ACTIVITY: Among the lines below, count those with "отбора". Give only the number.

[Opening TASK INPUTS section]

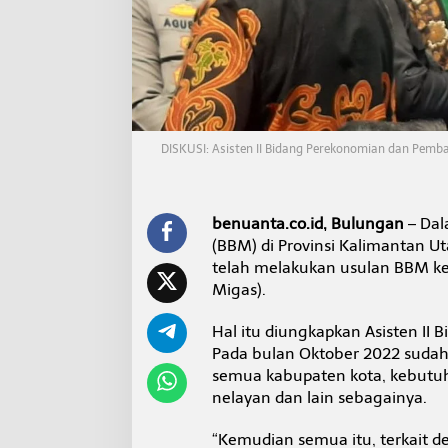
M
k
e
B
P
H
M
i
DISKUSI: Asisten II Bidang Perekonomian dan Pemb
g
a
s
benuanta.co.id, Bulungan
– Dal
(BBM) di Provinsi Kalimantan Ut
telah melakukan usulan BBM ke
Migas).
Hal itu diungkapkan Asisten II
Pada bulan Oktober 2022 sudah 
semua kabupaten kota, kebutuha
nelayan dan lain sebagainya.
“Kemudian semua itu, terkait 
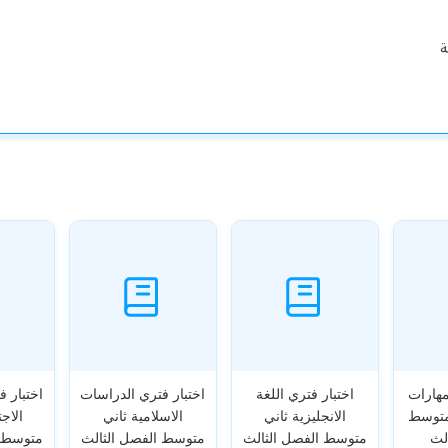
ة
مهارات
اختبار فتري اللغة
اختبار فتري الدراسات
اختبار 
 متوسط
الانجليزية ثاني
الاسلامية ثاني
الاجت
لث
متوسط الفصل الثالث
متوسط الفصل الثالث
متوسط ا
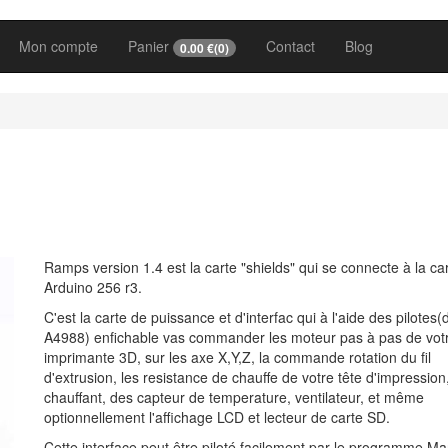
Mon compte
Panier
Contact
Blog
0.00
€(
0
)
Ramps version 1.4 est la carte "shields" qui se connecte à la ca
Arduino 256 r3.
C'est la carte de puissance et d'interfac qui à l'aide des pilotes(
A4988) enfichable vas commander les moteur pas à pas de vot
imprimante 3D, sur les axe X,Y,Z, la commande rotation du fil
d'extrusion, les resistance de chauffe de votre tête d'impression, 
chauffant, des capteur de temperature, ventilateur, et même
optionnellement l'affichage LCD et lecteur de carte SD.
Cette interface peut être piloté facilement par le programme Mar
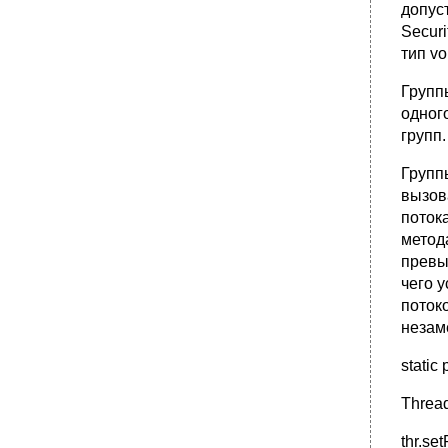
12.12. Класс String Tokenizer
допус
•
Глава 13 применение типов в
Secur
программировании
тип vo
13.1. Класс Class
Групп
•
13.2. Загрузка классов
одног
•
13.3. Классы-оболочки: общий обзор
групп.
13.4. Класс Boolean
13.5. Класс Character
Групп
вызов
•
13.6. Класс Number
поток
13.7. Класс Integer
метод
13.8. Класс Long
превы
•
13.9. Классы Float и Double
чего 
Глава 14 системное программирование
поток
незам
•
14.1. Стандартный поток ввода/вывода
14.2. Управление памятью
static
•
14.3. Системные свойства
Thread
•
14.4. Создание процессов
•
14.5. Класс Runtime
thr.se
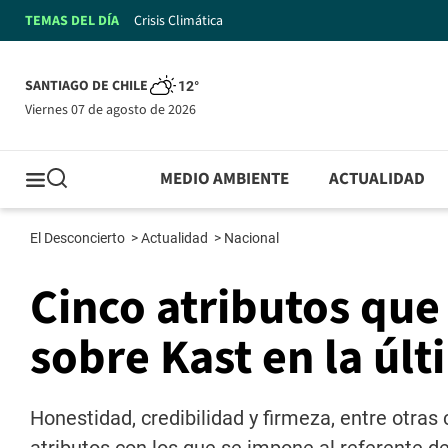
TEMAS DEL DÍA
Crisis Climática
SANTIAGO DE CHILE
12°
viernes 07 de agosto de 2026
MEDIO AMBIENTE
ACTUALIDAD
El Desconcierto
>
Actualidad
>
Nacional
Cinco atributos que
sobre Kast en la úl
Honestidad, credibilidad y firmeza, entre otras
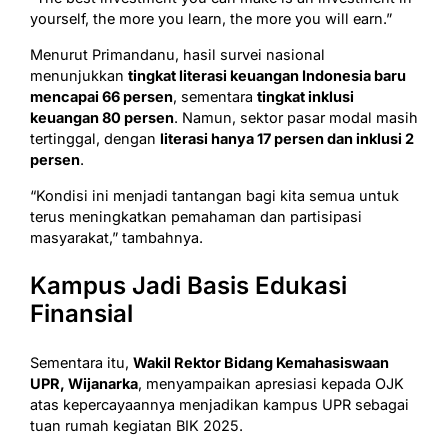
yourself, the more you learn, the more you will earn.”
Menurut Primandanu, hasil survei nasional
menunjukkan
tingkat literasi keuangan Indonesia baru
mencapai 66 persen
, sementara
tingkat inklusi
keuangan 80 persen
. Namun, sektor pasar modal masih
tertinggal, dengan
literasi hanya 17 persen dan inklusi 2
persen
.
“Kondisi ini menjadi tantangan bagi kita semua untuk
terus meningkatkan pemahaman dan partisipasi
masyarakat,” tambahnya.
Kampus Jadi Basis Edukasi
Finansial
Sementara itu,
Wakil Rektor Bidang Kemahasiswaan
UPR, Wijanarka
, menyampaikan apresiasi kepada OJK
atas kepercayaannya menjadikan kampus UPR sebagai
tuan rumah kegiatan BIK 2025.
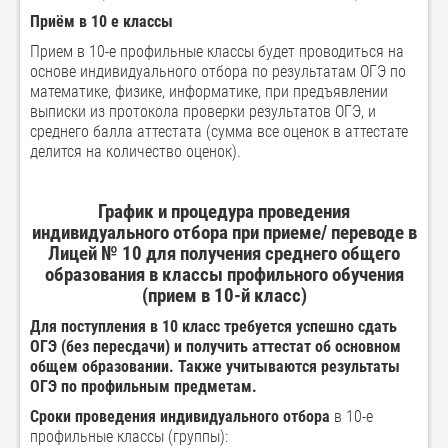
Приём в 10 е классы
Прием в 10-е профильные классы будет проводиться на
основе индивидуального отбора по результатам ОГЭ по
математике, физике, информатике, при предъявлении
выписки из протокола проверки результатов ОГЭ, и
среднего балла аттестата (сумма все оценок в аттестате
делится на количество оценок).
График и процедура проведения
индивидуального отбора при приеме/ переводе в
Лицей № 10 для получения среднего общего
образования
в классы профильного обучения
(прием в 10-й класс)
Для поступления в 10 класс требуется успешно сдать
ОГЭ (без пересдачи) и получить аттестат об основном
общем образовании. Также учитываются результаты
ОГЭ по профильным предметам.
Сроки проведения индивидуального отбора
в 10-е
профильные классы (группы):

[Closing TASK INPUTS section]

RESPONSE: 3